**What to work on**.
Filter the data below for the string "دارد" and copy each matching line.

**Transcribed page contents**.
________________________

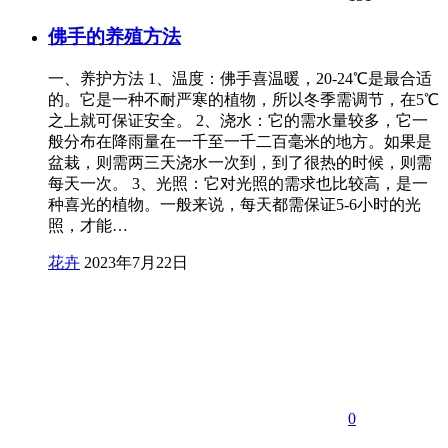
佛手的养殖方法
一、养护方法 1、温度：佛手喜温暖，20-24℃是最合适
的。它是一种不耐严寒的植物，所以冬季需调节，在5℃
之上就可保证安全。 2、浇水：它的需水量较多，它一
般分布在降雨量在一千至一千二百毫米的地方。如果是
盆栽，则需两三天浇水一次到，到了很热的时候，则需
每天一次。 3、光照：它对光照的需求也比较高，是一
种喜光的植物。一般来说，每天都需保证5-6小时的光
照，才能…
花卉
2023年7月22日
0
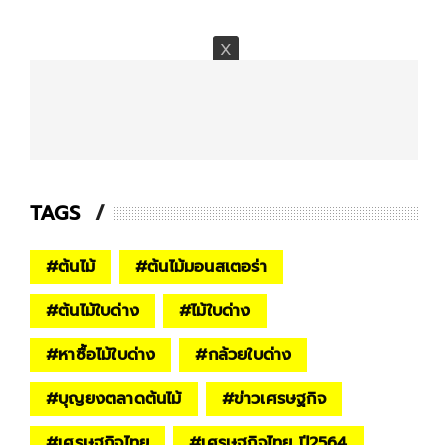
TAGS
#
ต้นไม้
#
ต้นไม้มอนสเตอร่า
#
ต้นไม้ใบด่าง
#
ไม้ใบด่าง
#
หาซื้อไม้ใบด่าง
#
กล้วยใบด่าง
#
บุญยงตลาดต้นไม้
#
ข่าวเศรษฐกิจ
#
เศรษฐกิจไทย
#
เศรษฐกิจไทย ปี2564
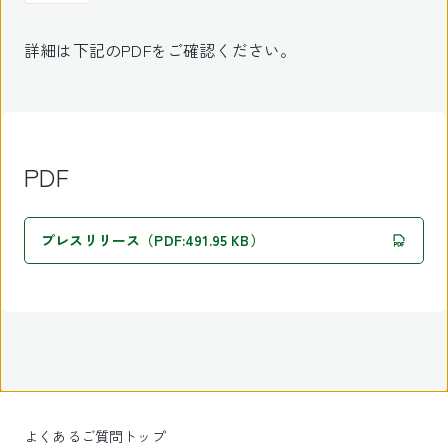
詳細は下記のPDFをご確認ください。
PDF
プレスリリース（PDF:491.95 KB）
よくあるご質問トップ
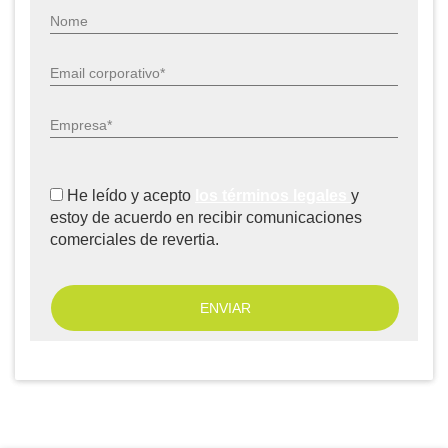
Nome
Email corporativo*
Empresa*
He leído y acepto
los términos legales
y
estoy de acuerdo en recibir comunicaciones
comerciales de revertia.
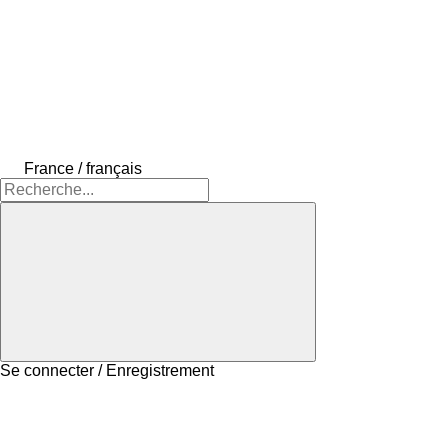
France / français
Se connecter / Enregistrement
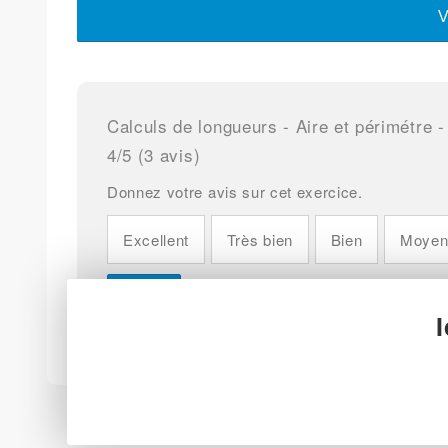
V
Calculs de longueurs - Aire et périmétre
4
/5 (
3
avis)
Donnez votre avis sur cet exercice.
Excellent
Très bien
Bien
Moye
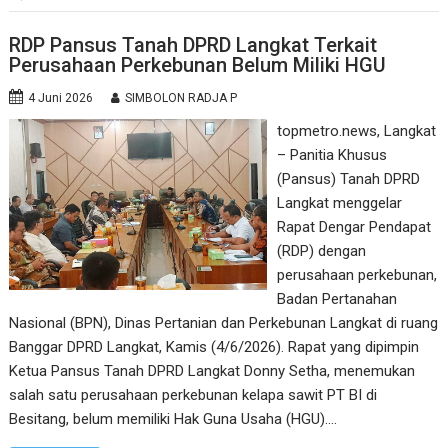
RDP Pansus Tanah DPRD Langkat Terkait
Perusahaan Perkebunan Belum Miliki HGU
4 Juni 2026
SIMBOLON RADJA P
topmetro.news, Langkat
– Panitia Khusus
(Pansus) Tanah DPRD
Langkat menggelar
Rapat Dengar Pendapat
(RDP) dengan
perusahaan perkebunan,
Badan Pertanahan
Nasional (BPN), Dinas Pertanian dan Perkebunan Langkat di ruang
Banggar DPRD Langkat, Kamis (4/6/2026). Rapat yang dipimpin
Ketua Pansus Tanah DPRD Langkat Donny Setha, menemukan
salah satu perusahaan perkebunan kelapa sawit PT BI di
Besitang, belum memiliki Hak Guna Usaha (HGU).…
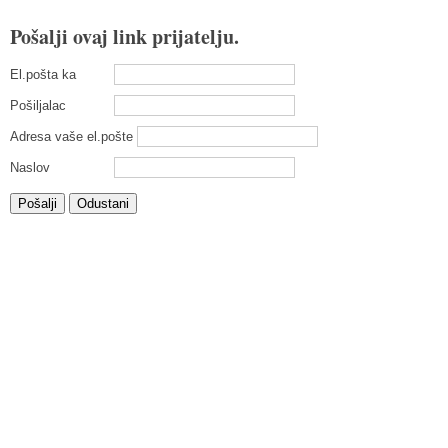
Pošalji ovaj link prijatelju.
El.pošta ka
Pošiljalac
Adresa vaše el.pošte
Naslov
Pošalji
Odustani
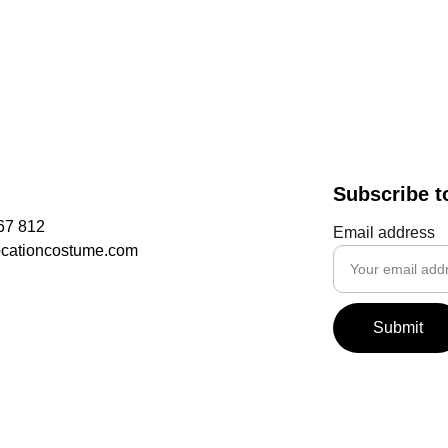
Subscribe t
67 812
Email address
ocationcostume.com
Submit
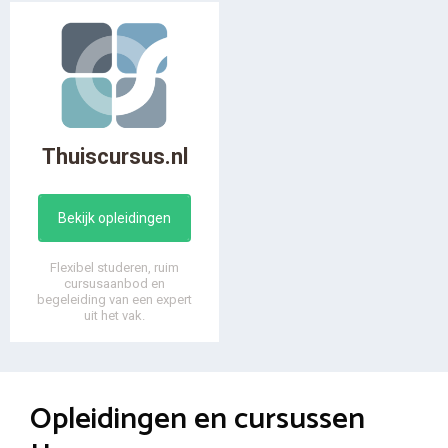
Thuiscursus.nl
Bekijk opleidingen
Flexibel studeren, ruim
cursusaanbod en
begeleiding van een expert
uit het vak.
Opleidingen en cursussen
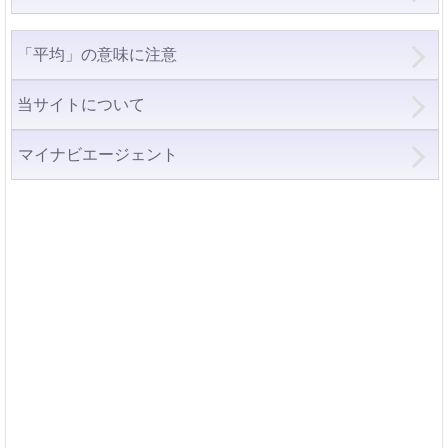
「平均」の意味に注意
当サイトについて
マイナビエージェント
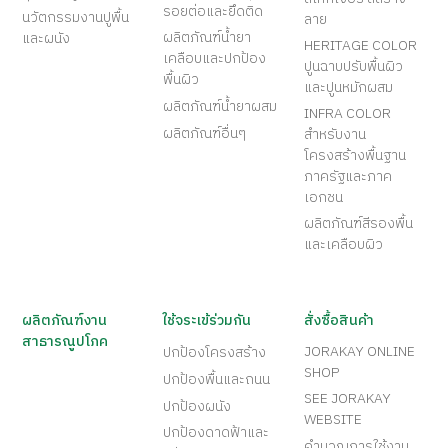
รอยต่อและยึดติด
นวัตกรรมงานปูพื้น
ลาย
ผลิตภัณฑ์น้ำยา
และผนัง
HERITAGE COLOR
เคลือบและปกป้อง
ปูนฉาบปรับพื้นผิว
พื้นผิว
และปูนหมักผสม
ผลิตภัณฑ์น้ำยาผสม
INFRA COLOR
ผลิตภัณฑ์อื่นๆ
สำหรับงาน
โครงสร้างพื้นฐาน
ภาครัฐและภาค
เอกชน
ผลิตภัณฑ์สีรองพื้น
และเคลือบผิว
ผลิตภัณฑ์งาน
ใช้จระเข้ร่วมกัน
สั่งซื้อสินค้า
สาธารณูปโภค
JORAKAY ONLINE
ปกป้องโครงสร้าง
SHOP
ปกป้องพื้นและถนน
SEE JORAKAY
ปกป้องผนัง
WEBSITE
ปกป้องดาดฟ้าและ
คำนวณการใช้งาน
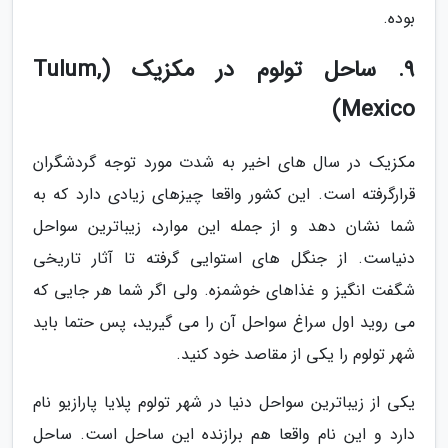
بوده.
9. ساحل تولوم در مکزیک (Tulum,
Mexico)
مکزیک در سال های اخیر به شدت مورد توجه گردشگران
قرارگرفته است. این کشور واقعا چیزهای زیادی دارد که به
شما نشان دهد و از جمله این موارد، زیباترین سواحل
دنیاست. از جنگل های استوایی گرفته تا آثار تاریخی
شگفت انگیز و غذاهای خوشمزه. ولی اگر شما هر جایی که
می روید اول سراغ سواحل آن را می گیرید، پس حتما باید
شهر تولوم را یکی از مقاصد خود کنید.
یکی از زیباترین سواحل دنیا در شهر تولوم پلایا پارازیو نام
دارد و این نام واقعا هم برازنده این ساحل است. ساحل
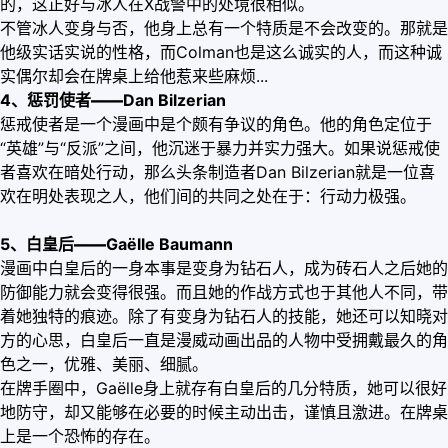
的，这正好与冰人在X战警中的处境很相似。
不管冰人变身与否，他身上总有一个特质是不会改变的。那就是
他级实话实说的性格，而Colman也是这么诚实的人，而这种诚
实偶尔却会在牌桌上给他惹来些麻烦...
4、惩罚使者
——
Dan Bilzerian
惩戒使者是一个漫画中是个颇有争议的角色。他的角色定位于
“英雄”与“反派”之间，他沉迷于暴力并实力强大。如果说惩戒使
者喜欢在暗处行动，那么头条制造者Dan Bilzerian就是一位喜
欢在明处表现之人，他们间的共同之处在于：行动力极强。
5、白皇后
——
Gaëlle Baumann
漫画中白皇后的一身本事是变身为钻石人，成为砖石人之后她的
防御能力就会变得很强。而且她的作战方式也于其他人不同，带
着她独特的痕迹。除了有变身为钻石人的技能，她还可以知晓对
方的心思，白皇后一直是漫威动画出品的人物中受拥戴最久的角
色之一，优雅、美丽、细腻。
在牌手圈中，Gaëlle身上就存有白皇后的几分特质，她可以很好
地防守，却又能够在必要的时候主动出击，谨慎且激进。在牌桌
上是一个恐怖的存在。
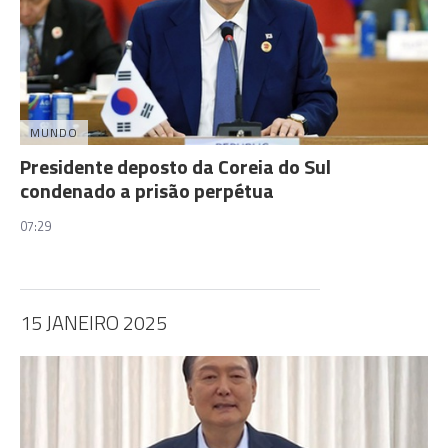
MUNDO
Presidente deposto da Coreia do Sul
condenado a prisão perpétua
07:29
15 JANEIRO 2025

________________________

**Answer below**.
قرارگرفته است. این کشور واقعا چیزهای زیادی دارد که به
دارد و این نام واقعا هم برازنده این ساحل است. ساحل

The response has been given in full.